Yetişkin omurundaki travmalar kadar çocukluk travmaları da değerlidir. Çocukluk devrinde deneyim edilmiş, cinsel ve şiddet içerikli travmalar şahısların yetişkin hayatını etkilemekte ve fonksiyonelliğini azaltmaktadır. Kişinin zihnine gelen, şiddet ve cinsel içerikli; görsel, işitsel ve kokusal anılar, hayatı zorlaştırmaktadır. Çocukluk devrinde yaşanılan travmalar, kişilik örüntüsünü de etkilediği için terapi daha uzun sürmektedir.

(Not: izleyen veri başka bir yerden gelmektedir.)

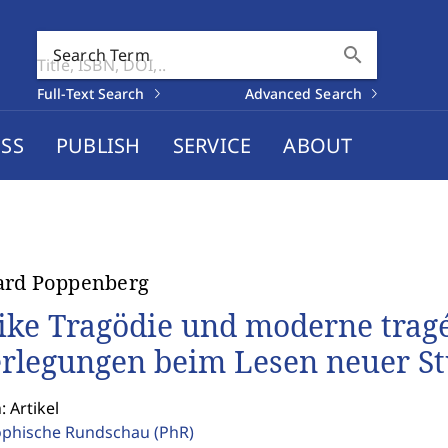
search
Search Term
Full-Text Search
Advanced Search
SS
PUBLISH
SERVICE
ABOUT
ard Poppenberg
ike Tragödie und moderne tragé
rlegungen beim Lesen neuer Stu
: Artikel
ophische Rundschau
(PhR)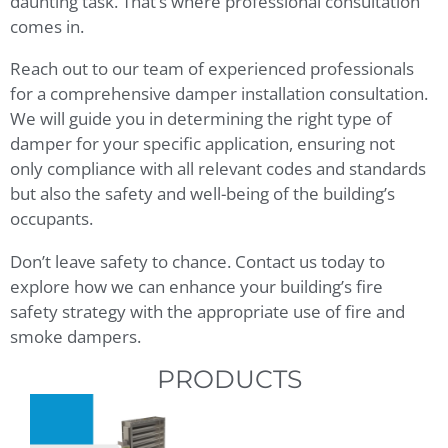
daunting task. That’s where professional consultation
comes in.
Reach out to our team of experienced professionals
for a comprehensive damper installation consultation.
We will guide you in determining the right type of
damper for your specific application, ensuring not
only compliance with all relevant codes and standards
but also the safety and well-being of the building’s
occupants.
Don’t leave safety to chance. Contact us today to
explore how we can enhance your building’s fire
safety strategy with the appropriate use of fire and
smoke dampers.
PRODUCTS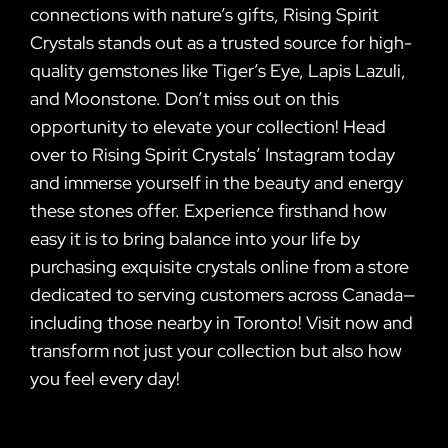
connections with nature’s gifts, Rising Spirit
Crystals stands out as a trusted source for high-
quality gemstones like Tiger’s Eye, Lapis Lazuli,
and Moonstone. Don’t miss out on this
opportunity to elevate your collection! Head
over to Rising Spirit Crystals’ Instagram today
and immerse yourself in the beauty and energy
these stones offer. Experience firsthand how
easy it is to bring balance into your life by
purchasing exquisite crystals online from a store
dedicated to serving customers across Canada—
including those nearby in Toronto! Visit now and
transform not just your collection but also how
you feel every day!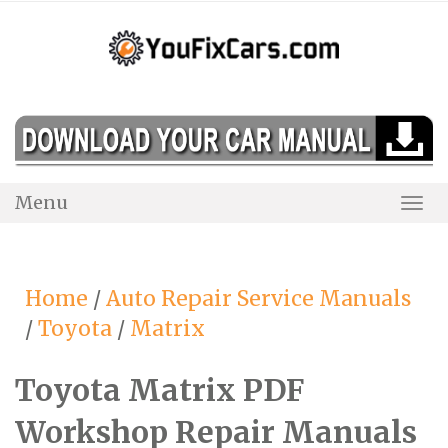
Skip
to
content
Menu
Togg
Navi
Home
/
Auto Repair Service Manuals
/
Toyota
/
Matrix
Toyota Matrix PDF
Workshop Repair Manuals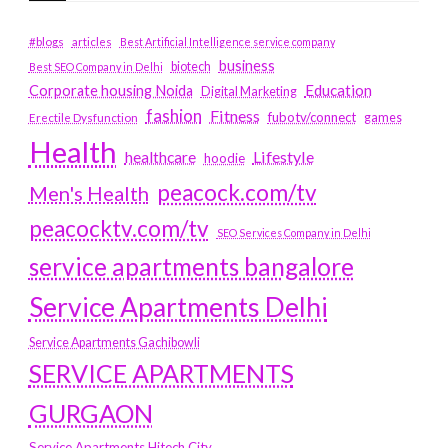
#blogs
articles
Best Artificial Intelligence service company
business
biotech
Best SEO Company in Delhi
Education
Corporate housing Noida
Digital Marketing
fashion
Fitness
fubotv/connect
games
Erectile Dysfunction
Health
Lifestyle
healthcare
hoodie
peacock.com/tv
Men's Health
peacocktv.com/tv
SEO Services Company in Delhi
service apartments bangalore
Service Apartments Delhi
Service Apartments Gachibowli
SERVICE APARTMENTS
GURGAON
Service Apartments Hitech City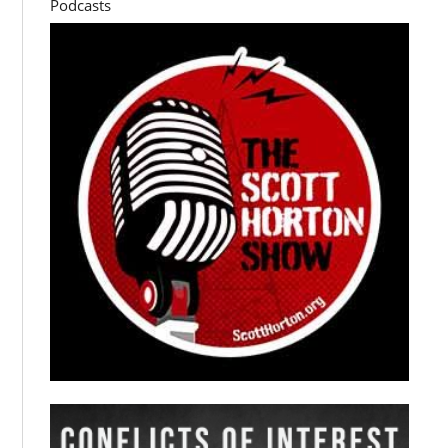
Podcasts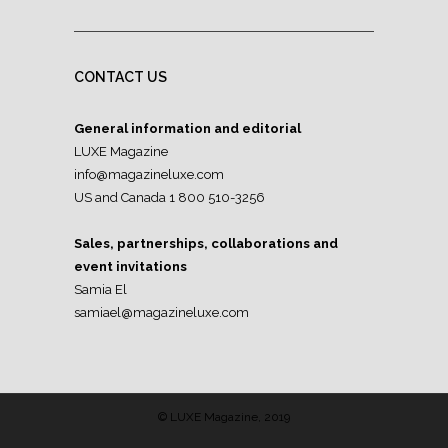
CONTACT US
General information and editorial
LUXE Magazine
info@magazineluxe.com
US and Canada 1 800 510-3256
Sales, partnerships, collaborations and
event invitations
Samia El
samiael@magazineluxe.com
© LUXE Magazine, 2019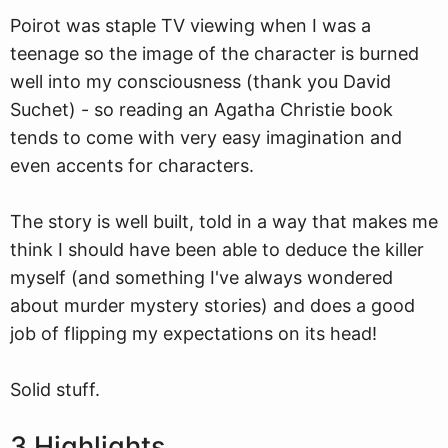
Poirot
w
as staple TV viewing when I was a
teenage so the image of the character is burned
well into my consciousness (thank you David
Suchet) - so reading an Agatha Christie book
tends to come with very easy imagination and
even accents for characters.
The story is well built, told in a way that makes me
think I should have been able to deduce the killer
myself (and something I've always wondered
about murder mystery stories) and does a good
job of flipping my expectations on its head!
Solid stuff.
3 Highlights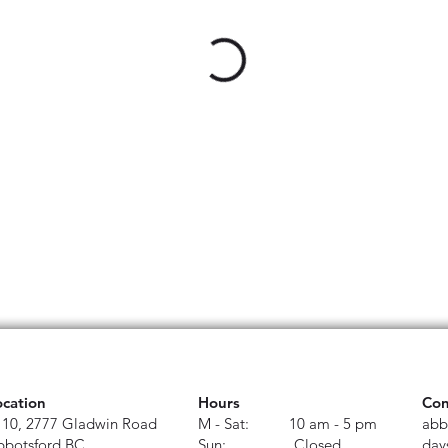
ocation
Hours
Con
110, 2777 Gladwin Road
M - Sat: 10 am - 5 pm
abb
bbotsford BC
Sun: Closed
day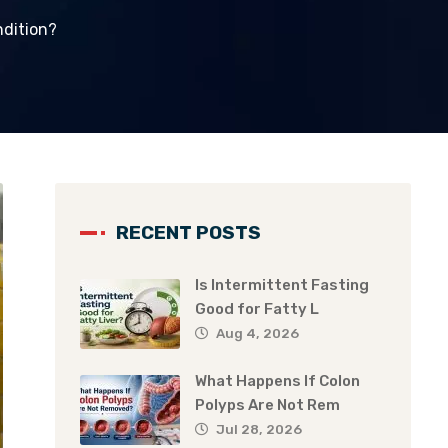
ndition?
RECENT POSTS
Is Intermittent Fasting
Good for Fatty L
Aug 4, 2026
What Happens If Colon
Polyps Are Not Rem
Jul 28, 2026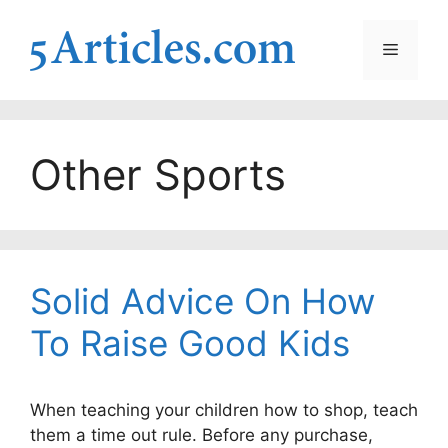
Skip
to
Menu
content
Other Sports
Solid Advice On How
To Raise Good Kids
When teaching your children how to shop, teach
them a time out rule. Before any purchase,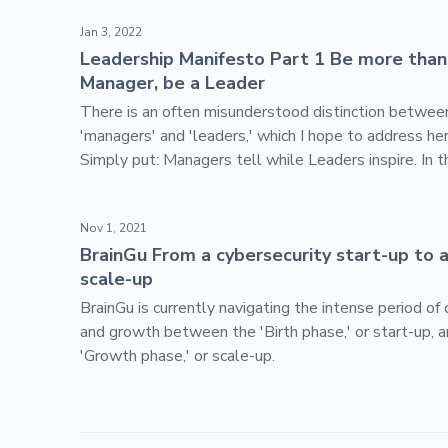
Skip footer content
Leadership Manifesto Part 1 Be more than a Manage
Jan 3, 2022
Leadership Manifesto Part 1 Be more than
Manager, be a Leader
There is an often misunderstood distinction betwee
'managers' and 'leaders,' which I hope to address her
Simply put: Managers tell while Leaders inspire. In t
document, I will walk through some of the patterns 
patterns of leadership.
BrainGu From a cybersecurity start-up to a SaaS sca
Nov 1, 2021
BrainGu From a cybersecurity start-up to 
scale-up
BrainGu is currently navigating the intense period of
and growth between the 'Birth phase,' or start-up, 
'Growth phase,' or scale-up.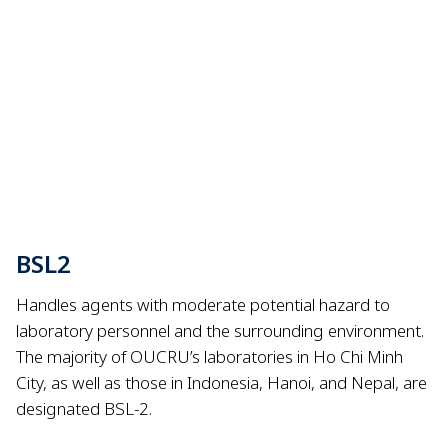
BSL2
Handles agents with moderate potential hazard to
laboratory personnel and the surrounding environment.
The majority of OUCRU’s laboratories in Ho Chi Minh
City, as well as those in Indonesia, Hanoi, and Nepal, are
designated BSL-2.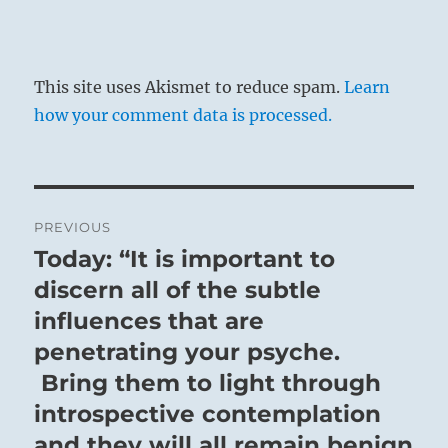
This site uses Akismet to reduce spam.
Learn
how your comment data is processed.
Post
PREVIOUS
navigation
Today: “It is important to
Previous
post:
discern all of the subtle
influences that are
penetrating your psyche.
Bring them to light through
introspective contemplation
and they will all remain benign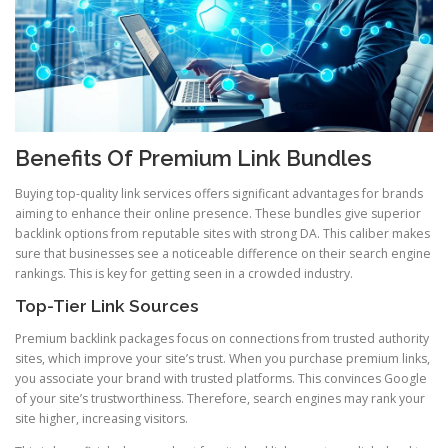
Benefits Of Premium Link Bundles
Buying top-quality link services offers significant advantages for brands
aiming to enhance their online presence. These bundles give superior
backlink options from reputable sites with strong DA. This caliber makes
sure that businesses see a noticeable difference on their search engine
rankings. This is key for getting seen in a crowded industry.
Top-Tier Link Sources
Premium backlink packages focus on connections from trusted authority
sites, which improve your site’s trust. When you purchase premium links,
you associate your brand with trusted platforms. This convinces Google
of your site’s trustworthiness. Therefore, search engines may rank your
site higher, increasing visitors.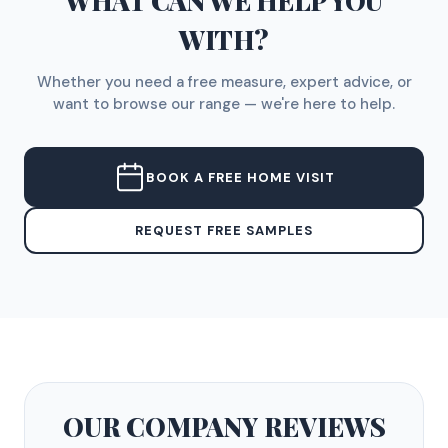
WHAT CAN WE HELP YOU
WITH?
Whether you need a free measure, expert advice, or
want to browse our range — we're here to help.
BOOK A FREE HOME VISIT
REQUEST FREE SAMPLES
OUR COMPANY
REVIEWS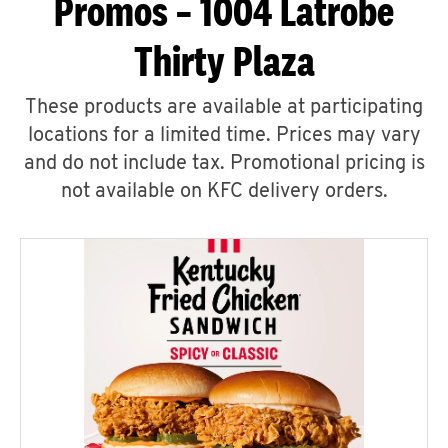
Promos – 1004 Latrobe
Thirty Plaza
These products are available at participating
locations for a limited time. Prices may vary
and do not include tax. Promotional pricing is
not available on KFC delivery orders.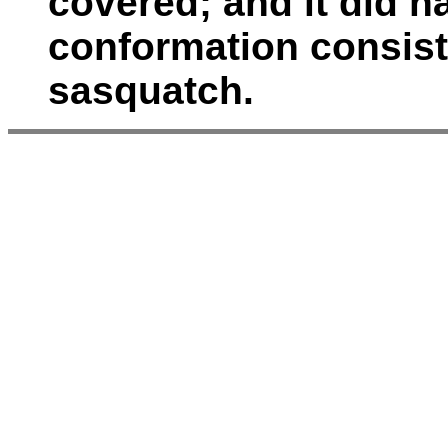
covered; and it did h
conformation consiste
sasquatch.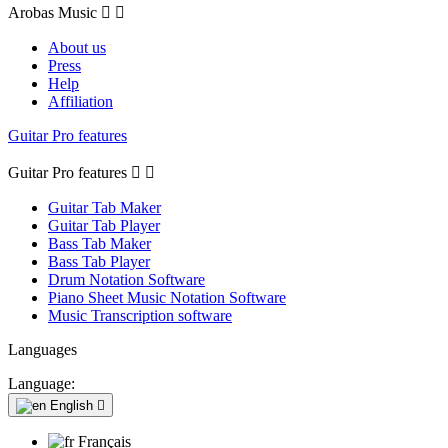
Arobas Music


About us
Press
Help
Affiliation
Guitar Pro features
Guitar Pro features


Guitar Tab Maker
Guitar Tab Player
Bass Tab Maker
Bass Tab Player
Drum Notation Software
Piano Sheet Music Notation Software
Music Transcription software
Languages
Language:
English

Français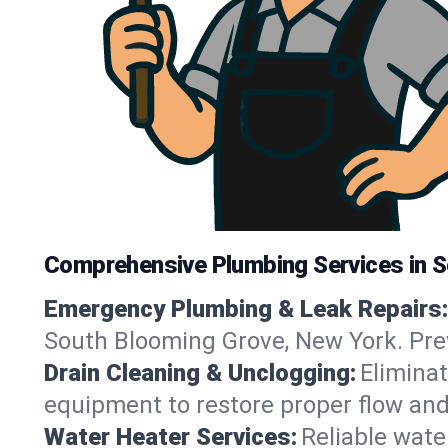
Comprehensive Plumbing Services in 
Emergency Plumbing & Leak Repairs:
South Blooming Grove, New York. Pre
Drain Cleaning & Unclogging:
Eliminat
equipment to restore proper flow and
Water Heater Services:
Reliable water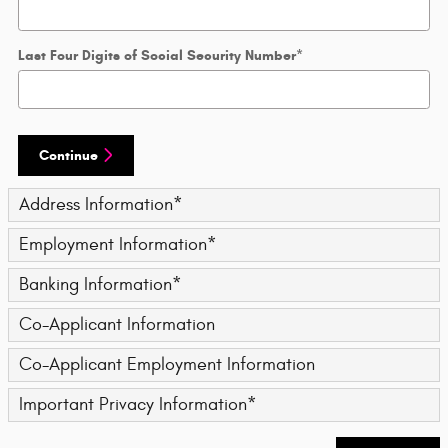
Last Four Digits of Social Security Number
*
Continue
Address Information
*
Employment Information
*
Banking Information
*
Co-Applicant Information
Co-Applicant Employment Information
Important Privacy Information
*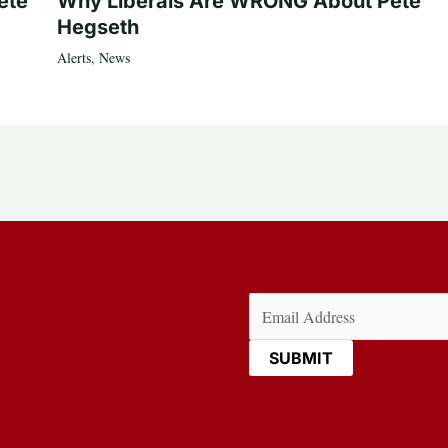
ete
Why Liberals Are WRONG About Pete
Hegseth
Alerts
,
News
Email
(Required)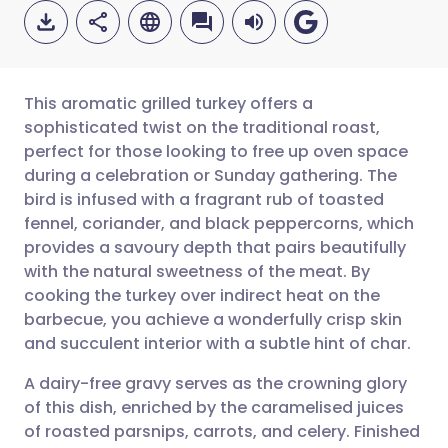
This aromatic grilled turkey offers a
sophisticated twist on the traditional roast,
perfect for those looking to free up oven space
Share via email
🇬🇧 English
🇩🇪 Deutsch
during a celebration or Sunday gathering. The
bird is infused with a fragrant rub of toasted
Share via Facebook
🇪🇸 Español
🇫🇷 Français
fennel, coriander, and black peppercorns, which
provides a savoury depth that pairs beautifully
with the natural sweetness of the meat. By
Share via LinkedIn
🇮🇹 Italiano
🇵🇹 Portugu
cooking the turkey over indirect heat on the
barbecue, you achieve a wonderfully crisp skin
Share via X
🇮🇳 हिन्दी
🇮🇱 עברית
and succulent interior with a subtle hint of char.
A dairy-free gravy serves as the crowning glory
Share via WhatsApp
🇸🇦 عربي
🇸🇪 Svenska
of this dish, enriched by the caramelised juices
of roasted parsnips, carrots, and celery. Finished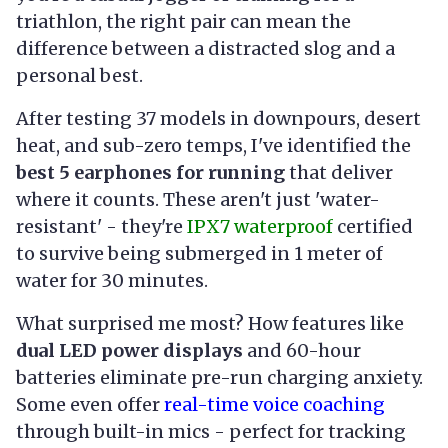
triathlon, the right pair can mean the
difference between a distracted slog and a
personal best.
After testing 37 models in downpours, desert
heat, and sub-zero temps, I've identified the
best 5 earphones for running
that deliver
where it counts. These aren't just 'water-
resistant' - they're
IPX7 waterproof
certified
to survive being submerged in 1 meter of
water for 30 minutes.
What surprised me most? How features like
dual LED power displays
and 60-hour
batteries eliminate pre-run charging anxiety.
Some even offer
real-time voice coaching
through built-in mics - perfect for tracking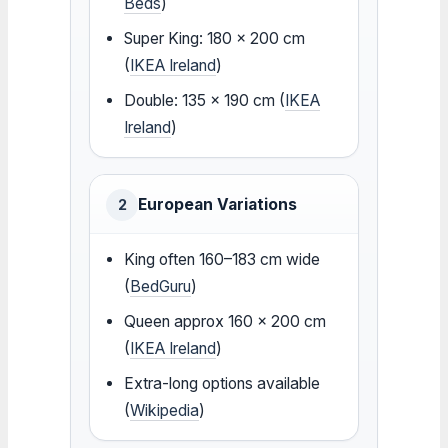
Beds
)
Super King: 180 x 200 cm
(
IKEA Ireland
)
Double: 135 x 190 cm (
IKEA
Ireland
)
European Variations
2
King often 160–183 cm wide
(
BedGuru
)
Queen approx 160 x 200 cm
(
IKEA Ireland
)
Extra-long options available
(
Wikipedia
)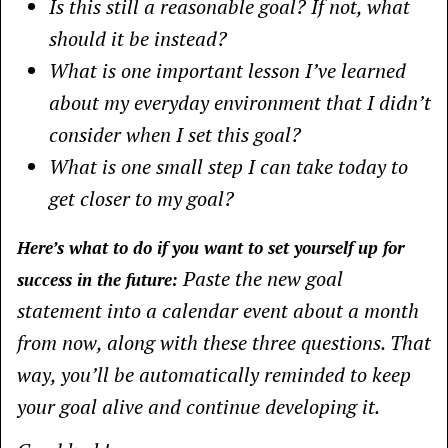
Is this still a reasonable goal? If not, what
should it be instead?
What is one important lesson I’ve learned
about my everyday environment that I didn’t
consider when I set this goal?
What is one small step I can take today to
get closer to my goal?
Here’s what to do if you want to set yourself up for
Paste the new goal
success in the future:
statement into a calendar event about a month
from now, along with these three questions. That
way, you’ll be automatically reminded to keep
your goal alive and continue developing it.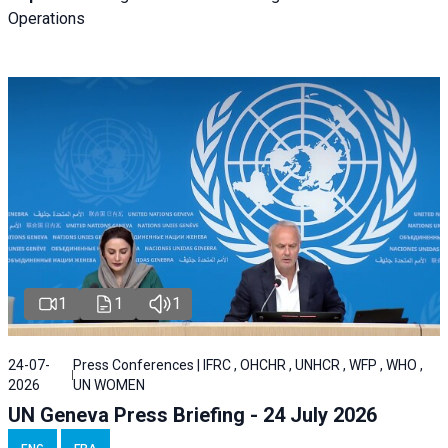
Operations
1
1
1
24-07-
Press Conferences | IFRC , OHCHR , UNHCR , WFP , WHO ,
2026
UN WOMEN
UN Geneva Press Briefing - 24 July 2026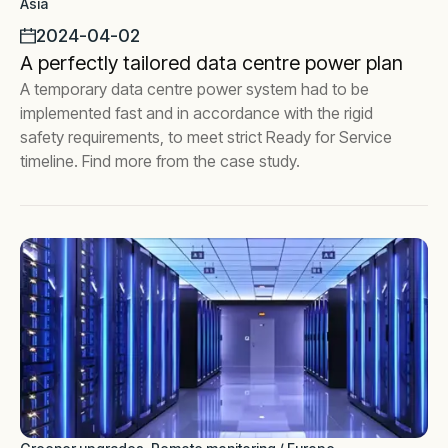
Asia
2024-04-02
A perfectly tailored data centre power plan
A temporary data centre power system had to be
implemented fast and in accordance with the rigid
safety requirements, to meet strict Ready for Service
timeline. Find more from the case study.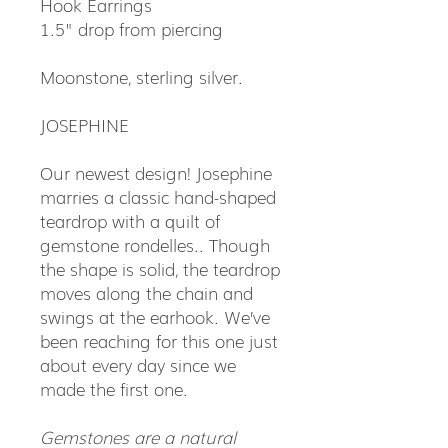
Hook Earrings
1.5" drop from piercing
Moonstone, sterling silver.
JOSEPHINE
Our newest design! Josephine
marries a classic hand-shaped
teardrop with a quilt of
gemstone rondelles.. Though
the shape is solid, the teardrop
moves along the chain and
swings at the earhook. We’ve
been reaching for this one just
about every day since we
made the first one.
Gemstones are a natural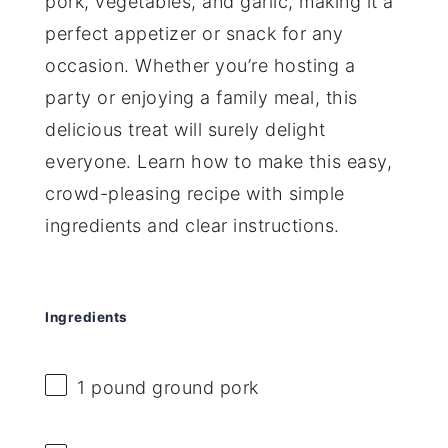
pork, vegetables, and garlic, making it a
perfect appetizer or snack for any
occasion. Whether you’re hosting a
party or enjoying a family meal, this
delicious treat will surely delight
everyone. Learn how to make this easy,
crowd-pleasing recipe with simple
ingredients and clear instructions.
Ingredients
1
pound ground pork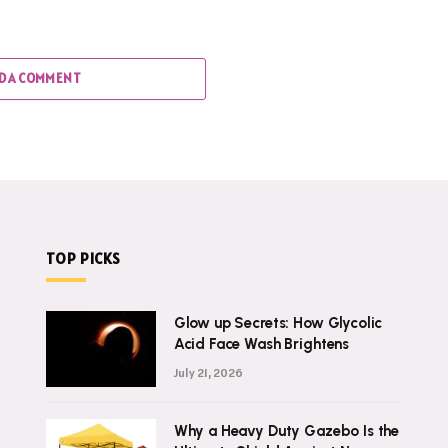
D A COMMENT
TOP PICKS
Glow up Secrets: How Glycolic
Acid Face Wash Brightens
July 21, 2026
Why a Heavy Duty Gazebo Is the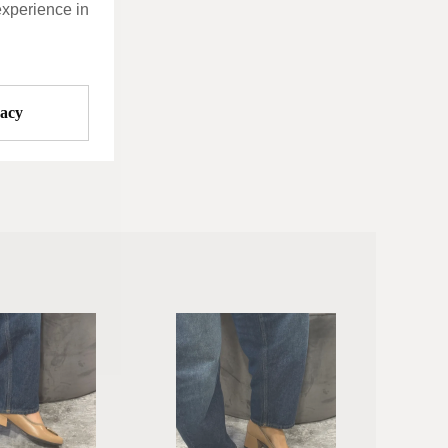
experience in
vacy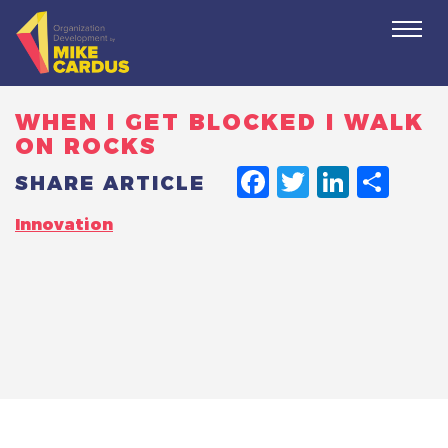
Togg
navi
WHEN I GET BLOCKED I WALK
ON ROCKS
FACEBO
TWITT
LINK
SH
SHARE ARTICLE
Innovation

Özetle, travma bir öğrenme sıkıntısıdır. Vakit ve yoğunluk konusunda olağandışı olan bu öğrenme sürecini, terapi içerisinde olağan bir öğrenme sürecine çeviririz. Merkezi hudut sisteminde hapsolmuş anıları, danışan normalleştirene kadar tekraren gün yüzüne getiririz. Sürecin kendisinde birtakım acılar ve zorlanmalar olabilmektedir lakin danışmanlık sürecinde ortaya çıkan ve istenilmeyen his ve fikirlerden kişi arındığında, travmatik tecrübeyi neredeyse yaşamamış kadar rahatlamaktadır. bu biçimdelikle danışan deneyimini olağanlaştırır ve dingin bir ruh hali içerisinde hayatına devam eder.

Dingin bir ruh hali her vakit mümkündür. Unutmayalım, her seyahat birinci adımla başlar.